> **PROBLEM DETAILS**:
Without including any pictures, reproduce all the lines below word for word.

> **Document layout analysis data**:
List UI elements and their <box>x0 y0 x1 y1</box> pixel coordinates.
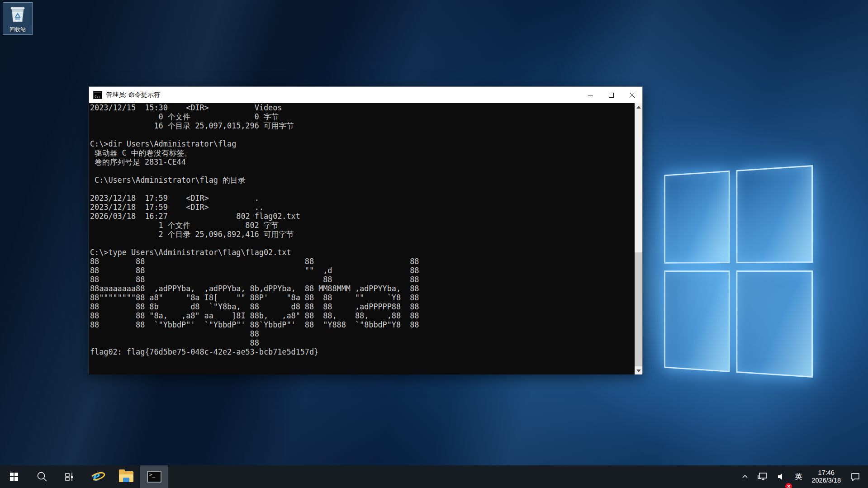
console-line: 88""""""""88 a8" "8a I8[ "" 88P' "8a 88 … <box>90 293 635 302</box>
console-line: 1 个文件 802 字节 <box>90 221 635 230</box>
scroll-up-arrow-icon[interactable] <box>635 103 642 111</box>
windows-logo-pane <box>664 171 730 263</box>
wallpaper-windows-logo <box>664 165 813 378</box>
ethernet-network-icon <box>758 472 768 481</box>
close-icon <box>630 93 635 98</box>
task-view-button[interactable] <box>56 465 84 488</box>
console-line: C:\Users\Administrator\flag 的目录 <box>90 175 635 185</box>
console-line: C:\>type Users\Administrator\flag\flag02… <box>90 248 635 257</box>
console-line: 2023/12/18 17:59 <DIR> .. <box>90 203 635 212</box>
recycle-bin-label: 回收站 <box>9 26 26 33</box>
network-button[interactable] <box>754 465 771 488</box>
console-line: 88 88 88 88 <box>90 275 635 284</box>
console-line: 88 <box>90 338 635 347</box>
console-line: flag02: flag{76d5be75-048c-42e2-ae53-bcb… <box>90 347 635 356</box>
chevron-up-icon <box>741 473 749 480</box>
cmd-window-title: 管理员: 命令提示符 <box>106 91 160 99</box>
tray-date: 2026/3/18 <box>811 477 841 484</box>
console-scrollbar[interactable] <box>635 103 642 374</box>
cmd-titlebar[interactable]: 管理员: 命令提示符 <box>89 87 642 103</box>
file-explorer-button[interactable] <box>112 465 140 488</box>
file-explorer-icon <box>119 471 133 482</box>
internet-explorer-icon: e <box>90 470 106 483</box>
action-center-icon <box>850 472 860 481</box>
speaker-muted-icon <box>777 472 786 481</box>
windows-logo-pane <box>736 165 813 263</box>
close-button[interactable] <box>621 87 642 103</box>
console-prompt-row: C:\> <box>90 365 635 374</box>
tray-overflow-button[interactable] <box>738 465 752 488</box>
scroll-down-arrow-icon[interactable] <box>635 367 642 374</box>
console-line: 88aaaaaaaa88 ,adPPYba, ,adPPYba, 8b,dPPY… <box>90 284 635 293</box>
cmd-taskbar-button[interactable] <box>140 465 168 488</box>
console-line <box>90 356 635 365</box>
console-line: 卷的序列号是 2831-CE44 <box>90 157 635 166</box>
caption-buttons <box>580 87 642 103</box>
console-line: 2 个目录 25,096,892,416 可用字节 <box>90 230 635 239</box>
console-line <box>90 130 635 139</box>
console-line: 2023/12/15 15:30 <DIR> Videos <box>90 103 635 112</box>
action-center-button[interactable] <box>847 465 863 488</box>
task-view-icon <box>64 471 76 483</box>
cmd-taskbar-icon <box>147 471 161 483</box>
windows-logo-pane <box>664 270 730 372</box>
system-tray: ✕ 英 17:46 2026/3/18 <box>738 465 868 488</box>
recycle-bin-shortcut[interactable]: 回收站 <box>3 2 33 35</box>
console-line <box>90 239 635 248</box>
console-line: 88 88 "8a, ,a8" aa ]8I 88b, ,a8" 88 88, … <box>90 311 635 320</box>
maximize-button[interactable] <box>601 87 621 103</box>
scrollbar-thumb[interactable] <box>635 252 642 366</box>
console-lines: 2023/12/15 15:30 <DIR> Videos 0 个文件 0 字节… <box>90 103 635 374</box>
mute-badge: ✕ <box>785 483 792 488</box>
maximize-icon <box>609 93 614 98</box>
recycle-bin-icon <box>9 5 26 24</box>
console-line: 2023/12/18 17:59 <DIR> . <box>90 194 635 203</box>
console-line: 88 88 "" ,d 88 <box>90 266 635 275</box>
console-line: 2026/03/18 16:27 802 flag02.txt <box>90 212 635 221</box>
start-button[interactable] <box>0 465 28 488</box>
console-line: 88 88 `"YbbdP"' `"YbbdP"' 88`YbbdP"' 88 … <box>90 320 635 329</box>
minimize-button[interactable] <box>580 87 601 103</box>
console-area[interactable]: 2023/12/15 15:30 <DIR> Videos 0 个文件 0 字节… <box>89 103 642 374</box>
search-button[interactable] <box>28 465 56 488</box>
cmd-app-icon <box>93 91 102 99</box>
console-line <box>90 166 635 175</box>
console-line: C:\>dir Users\Administrator\flag <box>90 139 635 148</box>
taskbar-clock[interactable]: 17:46 2026/3/18 <box>808 465 844 488</box>
windows-logo-pane <box>736 270 813 378</box>
console-line <box>90 185 635 194</box>
cmd-window: 管理员: 命令提示符 2023/12/15 15:30 <DIR> Videos… <box>89 86 643 374</box>
minimize-icon <box>588 93 593 98</box>
console-line: 88 <box>90 329 635 338</box>
console-line: 驱动器 C 中的卷没有标签。 <box>90 148 635 157</box>
console-line: 0 个文件 0 字节 <box>90 112 635 121</box>
console-line: 88 88 8b d8 `"Y8ba, 88 d8 88 88 ,adPPPPP… <box>90 302 635 311</box>
console-line: 88 88 88 88 <box>90 257 635 266</box>
windows-start-icon <box>10 473 18 481</box>
taskbar: e ✕ 英 1 <box>0 465 868 488</box>
volume-button[interactable]: ✕ <box>773 465 789 488</box>
search-icon <box>36 471 48 483</box>
internet-explorer-button[interactable]: e <box>84 465 112 488</box>
console-line: 16 个目录 25,097,015,296 可用字节 <box>90 121 635 130</box>
tray-time: 17:46 <box>818 469 835 477</box>
language-indicator[interactable]: 英 <box>792 465 805 488</box>
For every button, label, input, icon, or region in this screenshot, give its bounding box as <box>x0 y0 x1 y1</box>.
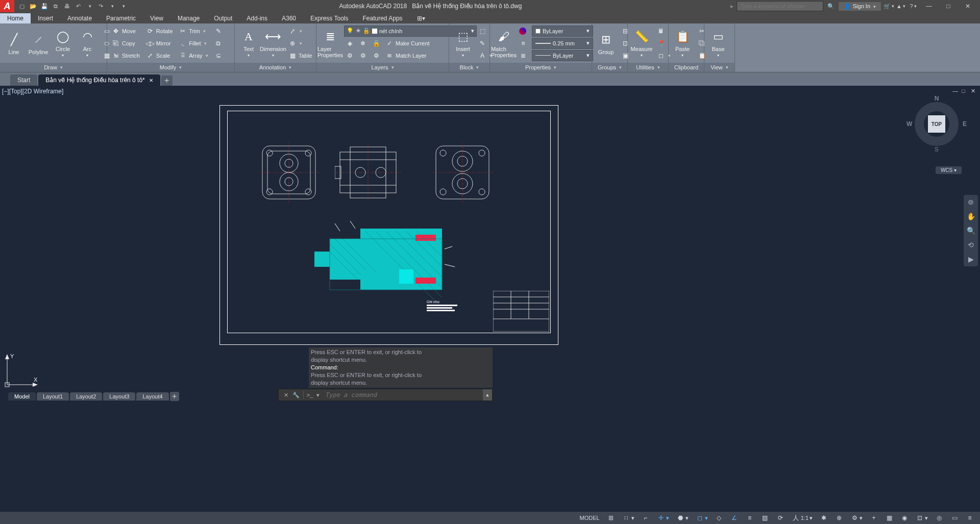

> **TASK OUTPUT**:
List UI elements and their <box>x0 y0 x1 y1</box> pixel coordinates.
console-line: 88""""""""88 a8" "8a I8[ "" 88P' "8a 88 … <box>90 293 635 302</box>
console-line: 1 个文件 802 字节 <box>90 221 635 230</box>
scroll-up-arrow-icon[interactable] <box>635 103 642 111</box>
windows-logo-pane <box>664 171 730 263</box>
wallpaper-windows-logo <box>664 165 813 378</box>
ethernet-network-icon <box>758 472 768 481</box>
close-icon <box>630 93 635 98</box>
task-view-button[interactable] <box>56 465 84 488</box>
console-line: C:\Users\Administrator\flag 的目录 <box>90 175 635 185</box>
console-line: C:\>type Users\Administrator\flag\flag02… <box>90 248 635 257</box>
console-line: 2023/12/18 17:59 <DIR> .. <box>90 203 635 212</box>
recycle-bin-label: 回收站 <box>9 26 26 33</box>
network-button[interactable] <box>754 465 771 488</box>
console-line: 88 88 88 88 <box>90 275 635 284</box>
console-line: 88 <box>90 338 635 347</box>
console-line: flag02: flag{76d5be75-048c-42e2-ae53-bcb… <box>90 347 635 356</box>
chevron-up-icon <box>741 473 749 480</box>
cmd-window-title: 管理员: 命令提示符 <box>106 91 160 99</box>
tray-date: 2026/3/18 <box>811 477 841 484</box>
console-scrollbar[interactable] <box>635 103 642 374</box>
cmd-titlebar[interactable]: 管理员: 命令提示符 <box>89 87 642 103</box>
file-explorer-button[interactable] <box>112 465 140 488</box>
file-explorer-icon <box>119 471 133 482</box>
internet-explorer-icon: e <box>90 470 106 483</box>
action-center-icon <box>850 472 860 481</box>
speaker-muted-icon <box>777 472 786 481</box>
windows-logo-pane <box>736 165 813 263</box>
close-button[interactable] <box>621 87 642 103</box>
console-prompt-row: C:\> <box>90 365 635 374</box>
tray-overflow-button[interactable] <box>738 465 752 488</box>
scroll-down-arrow-icon[interactable] <box>635 367 642 374</box>
console-line: 88aaaaaaaa88 ,adPPYba, ,adPPYba, 8b,dPPY… <box>90 284 635 293</box>
cmd-taskbar-button[interactable] <box>140 465 168 488</box>
console-line <box>90 356 635 365</box>
console-line: 卷的序列号是 2831-CE44 <box>90 157 635 166</box>
caption-buttons <box>580 87 642 103</box>
console-line: 2 个目录 25,096,892,416 可用字节 <box>90 230 635 239</box>
console-line <box>90 130 635 139</box>
console-line: 2023/12/15 15:30 <DIR> Videos <box>90 103 635 112</box>
action-center-button[interactable] <box>847 465 863 488</box>
task-view-icon <box>64 471 76 483</box>
cmd-taskbar-icon <box>147 471 161 483</box>
windows-logo-pane <box>664 270 730 372</box>
system-tray: ✕ 英 17:46 2026/3/18 <box>738 465 868 488</box>
recycle-bin-shortcut[interactable]: 回收站 <box>3 2 33 35</box>
console-line <box>90 239 635 248</box>
console-line: 88 88 "8a, ,a8" aa ]8I 88b, ,a8" 88 88, … <box>90 311 635 320</box>
maximize-button[interactable] <box>601 87 621 103</box>
scrollbar-thumb[interactable] <box>635 252 642 366</box>
console-lines: 2023/12/15 15:30 <DIR> Videos 0 个文件 0 字节… <box>90 103 635 374</box>
mute-badge: ✕ <box>785 483 792 488</box>
maximize-icon <box>609 93 614 98</box>
recycle-bin-icon <box>9 5 26 24</box>
console-line: 2023/12/18 17:59 <DIR> . <box>90 194 635 203</box>
console-line: 88 88 "" ,d 88 <box>90 266 635 275</box>
console-line: 2026/03/18 16:27 802 flag02.txt <box>90 212 635 221</box>
start-button[interactable] <box>0 465 28 488</box>
console-line: 88 88 `"YbbdP"' `"YbbdP"' 88`YbbdP"' 88 … <box>90 320 635 329</box>
minimize-button[interactable] <box>580 87 601 103</box>
console-area[interactable]: 2023/12/15 15:30 <DIR> Videos 0 个文件 0 字节… <box>89 103 642 374</box>
search-button[interactable] <box>28 465 56 488</box>
cmd-app-icon <box>93 91 102 99</box>
console-line <box>90 166 635 175</box>
console-line: C:\>dir Users\Administrator\flag <box>90 139 635 148</box>
taskbar-clock[interactable]: 17:46 2026/3/18 <box>808 465 844 488</box>
windows-logo-pane <box>736 270 813 378</box>
console-line <box>90 185 635 194</box>
cmd-window: 管理员: 命令提示符 2023/12/15 15:30 <DIR> Videos… <box>89 86 643 374</box>
minimize-icon <box>588 93 593 98</box>
console-line: 88 <box>90 329 635 338</box>
console-line: 驱动器 C 中的卷没有标签。 <box>90 148 635 157</box>
console-line: 0 个文件 0 字节 <box>90 112 635 121</box>
console-line: 88 88 8b d8 `"Y8ba, 88 d8 88 88 ,adPPPPP… <box>90 302 635 311</box>
console-line: 88 88 88 88 <box>90 257 635 266</box>
windows-start-icon <box>10 473 18 481</box>
taskbar: e ✕ 英 1 <box>0 465 868 488</box>
volume-button[interactable]: ✕ <box>773 465 789 488</box>
search-icon <box>36 471 48 483</box>
internet-explorer-button[interactable]: e <box>84 465 112 488</box>
console-line: 16 个目录 25,097,015,296 可用字节 <box>90 121 635 130</box>
tray-time: 17:46 <box>818 469 835 477</box>
language-indicator[interactable]: 英 <box>792 465 805 488</box>
For every button, label, input, icon, or region in this screenshot, give its bounding box as <box>x0 y0 x1 y1</box>.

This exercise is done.